L’IMPORTANZA DELLA CONSULENZA

«La consulenza di un pasticcere è sempre più ricercata nella ristorazione per lo sviluppo della carta del dessert, ma anche per far crescere le competenze della brigata, in modo da portare le basi da pasticceria nell’universo salato». Sono queste le premesse al lavoro che Gianluca Fusto sta portando avanti da una decina d’anni. «All’inizio cerco di studiare la filosofia del ristoratore per riuscire poi a interpretarla, e questa è la cosa più difficile. Quando abbiamo deciso come operare, con che cadenza deve cambiare la carta dei dolci o come devo formare il personale, comincio a lavorare sulle singole persone in base ai ruoli».

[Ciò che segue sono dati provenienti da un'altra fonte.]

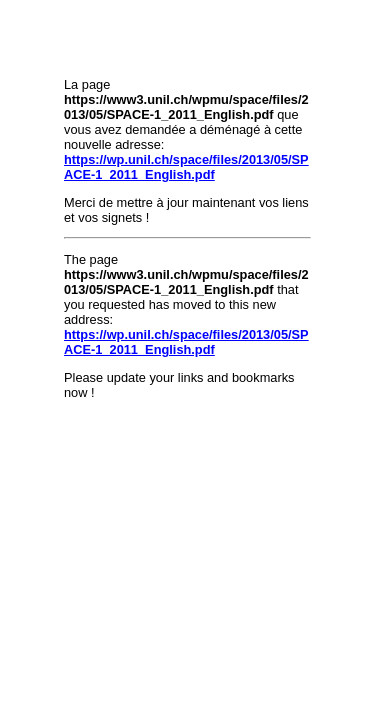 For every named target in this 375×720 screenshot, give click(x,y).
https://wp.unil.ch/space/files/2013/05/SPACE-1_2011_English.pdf (186, 167)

ENRICO BARTOLINI: IL DESSERT COME RITO

«Negli ultimi due anni al Mudec abbiamo eliminato quasi tutte le preparazioni non espresse, dessert inclusi», ci racconta Enrico Bartolini, 3 stelle Michelin al Mudec di Milano e otto in totale su cinque ristoranti tra Lombardia, Piemonte, Veneto e Toscana. «Puntare sull’espresso ci ha portato a selezionare una serie di preparazioni che si prestano a conservare la giusta fragranza quando sono fatte al momento, come soufflé, zabaione, babà. I dessert tradizionali e scolastici sono quelli che mi attraggono di più, e comportano un’esecuzione più complessa rispetto a molte preparazioni moderne». «Per me il pre dessert deve basarsi su un ingrediente eccellente trasformato anche in modo semplice, ma che racconti qualcosa. Noi abbiamo dei dadi in cioccolato bianco finissimo con all’interno un microscopico biscotto all’olio extravergine, lampone e mandarino. Si lanciano i dadi, se si vuole si scommette con gli altri commensali, e poi ci si mangia l’oggetto del gioco. In abbinamento proponiamo un sake fatto con lo yuzu. Poi si procede con il dessert e la piccola pasticceria».